**MATERIAL PROVIDED**.
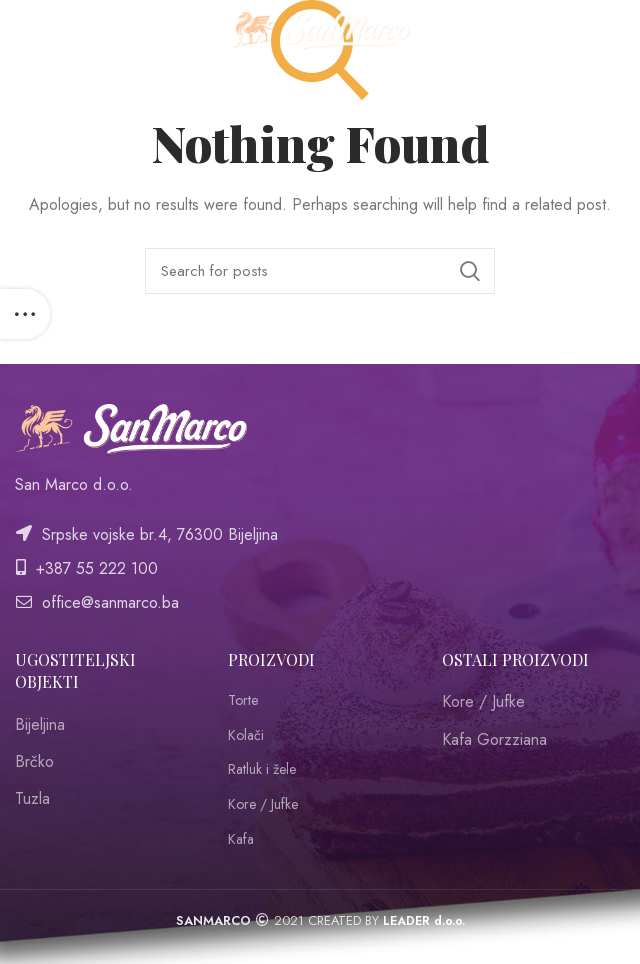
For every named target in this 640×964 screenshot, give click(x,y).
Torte (243, 700)
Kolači (246, 735)
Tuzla (32, 798)
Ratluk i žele (262, 769)
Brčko (34, 761)
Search (470, 271)
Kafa (241, 839)
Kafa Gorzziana (494, 739)
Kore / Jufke (263, 804)
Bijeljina (40, 724)
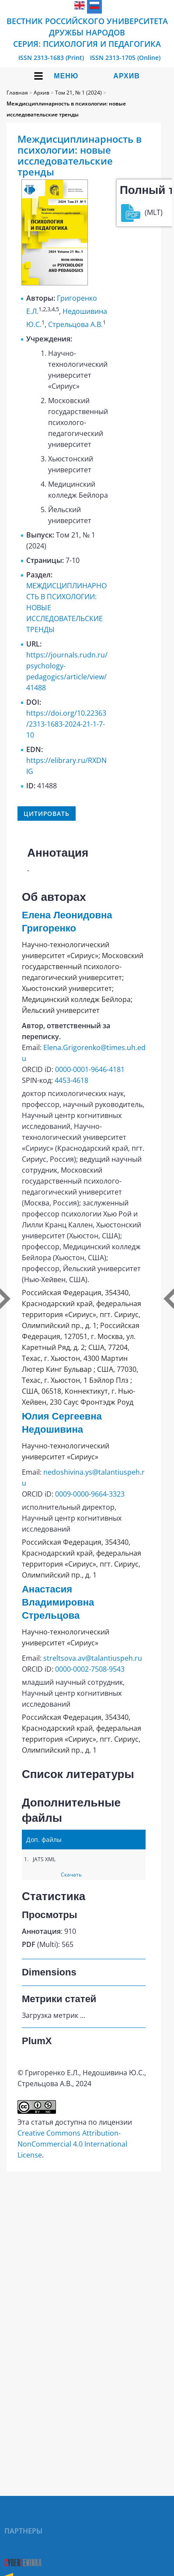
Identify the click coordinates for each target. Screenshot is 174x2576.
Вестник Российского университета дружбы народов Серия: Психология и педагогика (87, 32)
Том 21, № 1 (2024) (78, 92)
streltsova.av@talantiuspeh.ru (92, 1658)
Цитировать (47, 813)
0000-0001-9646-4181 (90, 1069)
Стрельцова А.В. (75, 324)
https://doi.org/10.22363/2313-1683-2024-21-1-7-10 (66, 724)
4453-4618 (71, 1080)
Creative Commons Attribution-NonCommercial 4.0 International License (72, 2144)
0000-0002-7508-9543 (90, 1669)
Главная (17, 92)
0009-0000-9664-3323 (90, 1494)
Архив (126, 76)
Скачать (71, 1874)
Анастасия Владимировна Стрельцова (58, 1602)
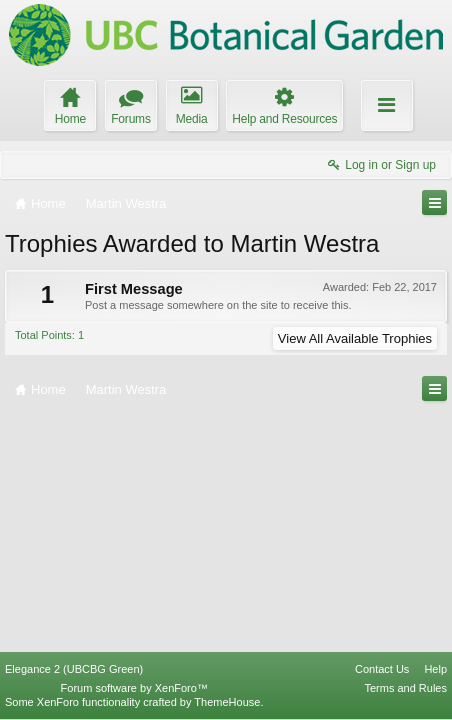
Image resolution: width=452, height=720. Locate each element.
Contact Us (382, 669)
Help (435, 669)
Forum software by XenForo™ (134, 688)
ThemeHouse (227, 702)
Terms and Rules (405, 688)
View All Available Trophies (355, 338)
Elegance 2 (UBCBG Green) (74, 669)
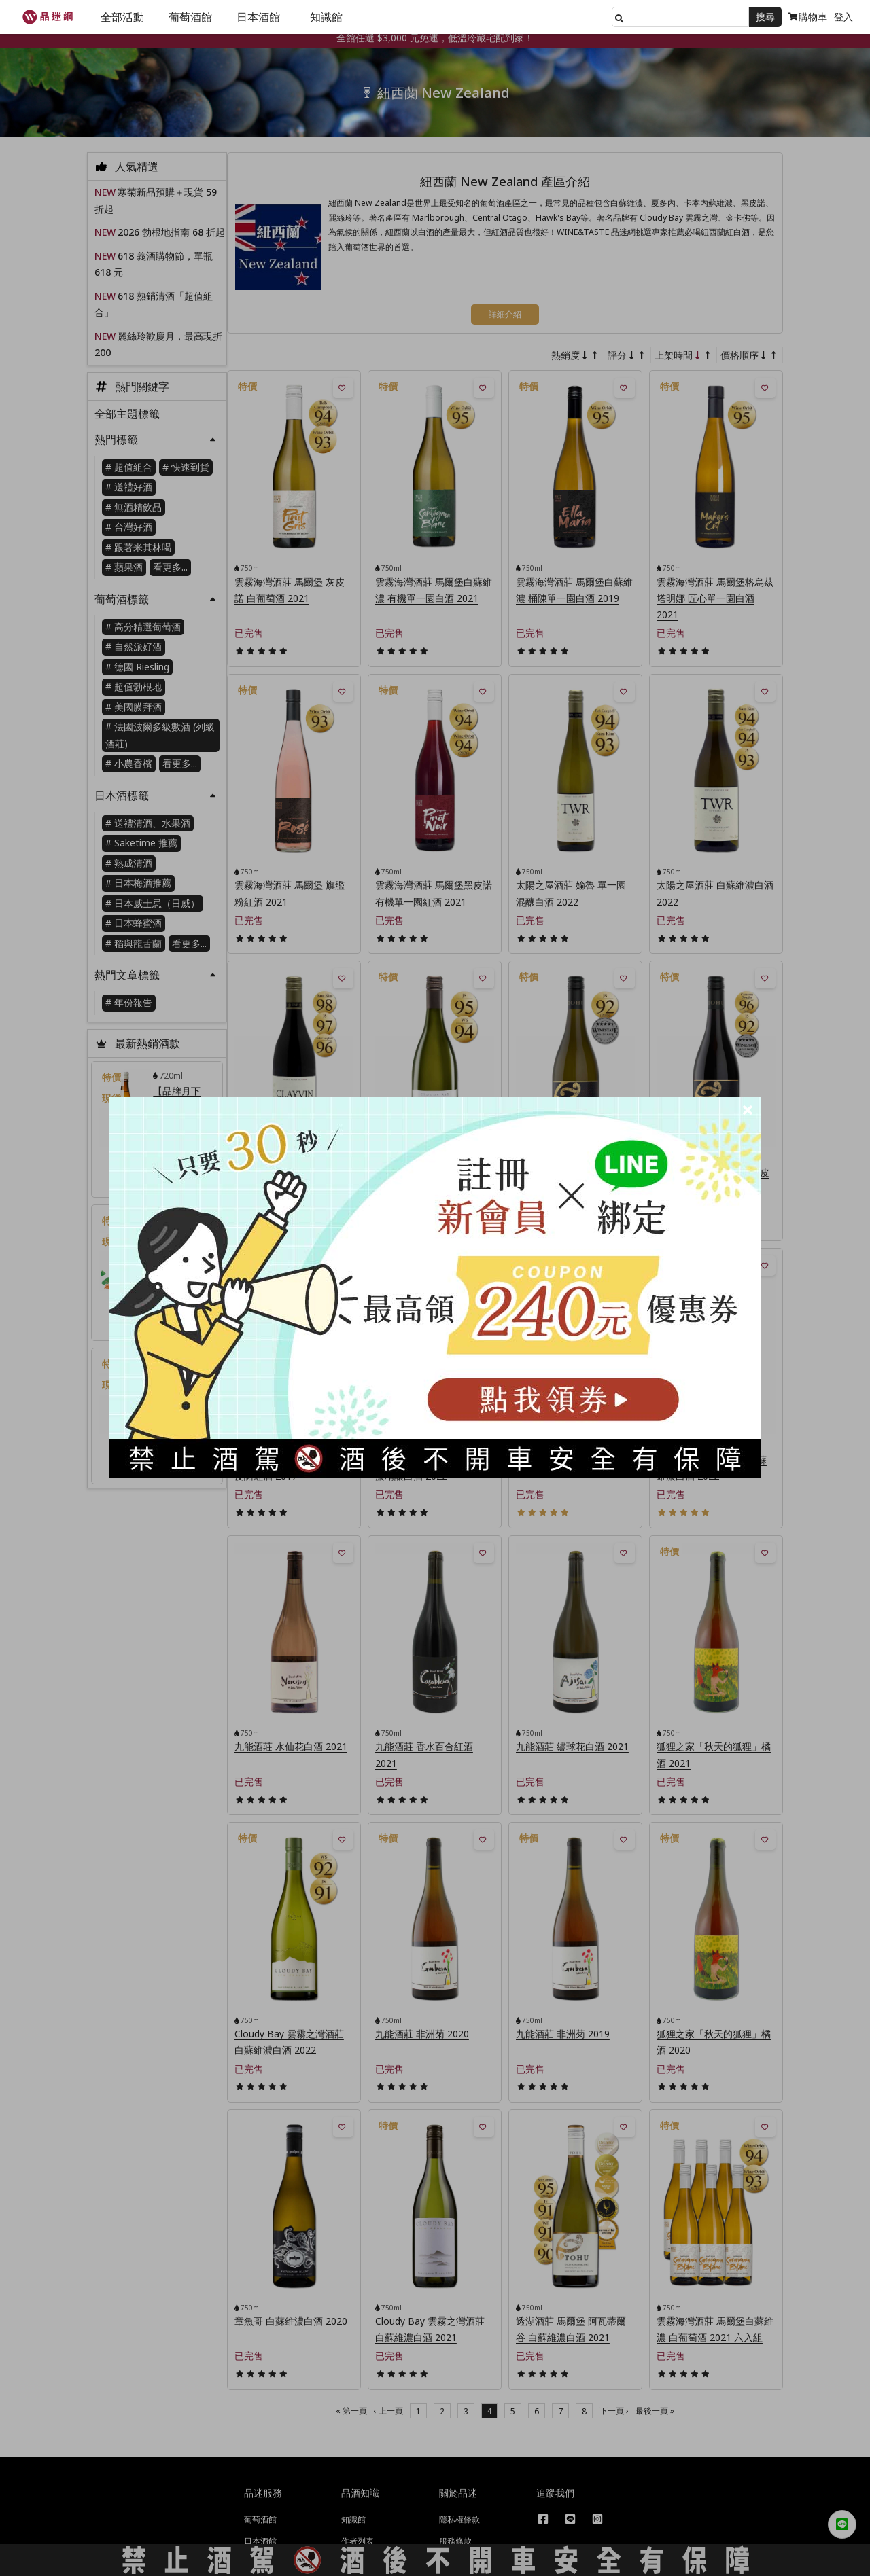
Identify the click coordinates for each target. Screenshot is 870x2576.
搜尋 (765, 16)
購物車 (807, 16)
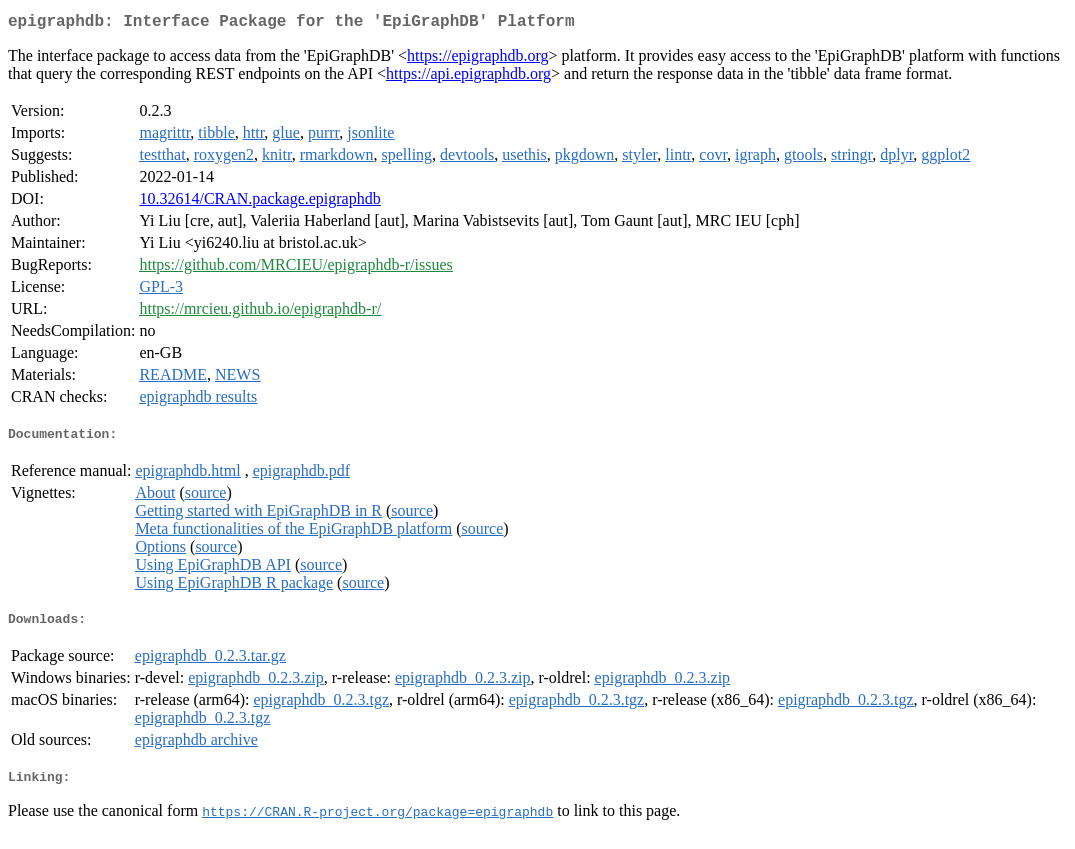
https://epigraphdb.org (477, 59)
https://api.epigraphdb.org (468, 77)
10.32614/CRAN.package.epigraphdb (259, 202)
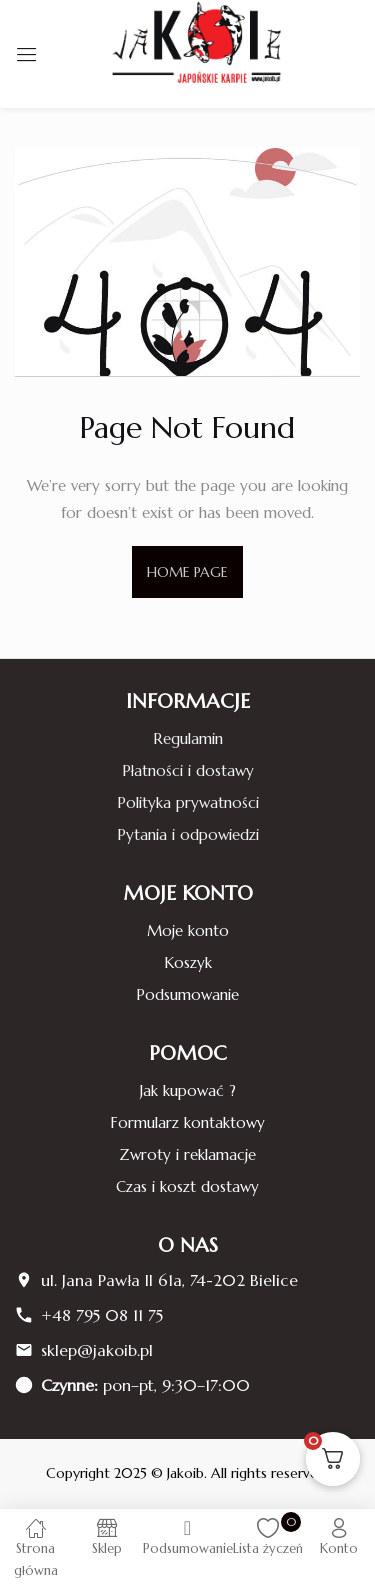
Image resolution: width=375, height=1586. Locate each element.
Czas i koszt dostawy (187, 1186)
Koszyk (188, 962)
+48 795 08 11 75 (102, 1315)
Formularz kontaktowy (187, 1122)
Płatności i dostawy (188, 770)
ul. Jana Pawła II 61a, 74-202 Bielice (169, 1280)
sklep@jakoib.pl (97, 1350)
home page (188, 572)
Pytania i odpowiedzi (188, 834)
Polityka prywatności (188, 802)
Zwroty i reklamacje (187, 1154)
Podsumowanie (187, 994)
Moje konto (188, 930)
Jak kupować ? (188, 1090)
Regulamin (188, 738)
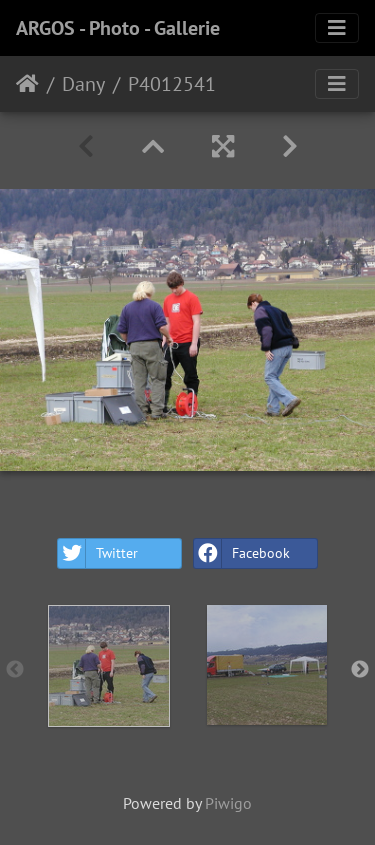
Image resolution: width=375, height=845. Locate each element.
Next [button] (360, 670)
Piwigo (228, 803)
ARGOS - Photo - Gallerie (118, 28)
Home (27, 84)
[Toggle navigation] (337, 28)
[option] (109, 666)
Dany (83, 84)
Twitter (98, 553)
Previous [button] (15, 670)
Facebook (242, 553)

**YOUR INSTRUCTIONS**. Set down, unchanged, only those lines above that fall between the line with "Image resolution: width=375, height=1586." and the line with "Polityka prywatności (188, 802)", the two end lines included.

**TASK SOLUTION**.
Image resolution: width=375, height=1586. Locate each element.
Czas i koszt dostawy (187, 1186)
Koszyk (188, 962)
+48 795 08 11 75 (102, 1315)
Formularz kontaktowy (187, 1122)
Płatności i dostawy (188, 770)
ul. Jana Pawła II 61a, 74-202 Bielice (169, 1280)
sklep@jakoib.pl (97, 1350)
home page (188, 572)
Pytania i odpowiedzi (188, 834)
Polityka prywatności (188, 802)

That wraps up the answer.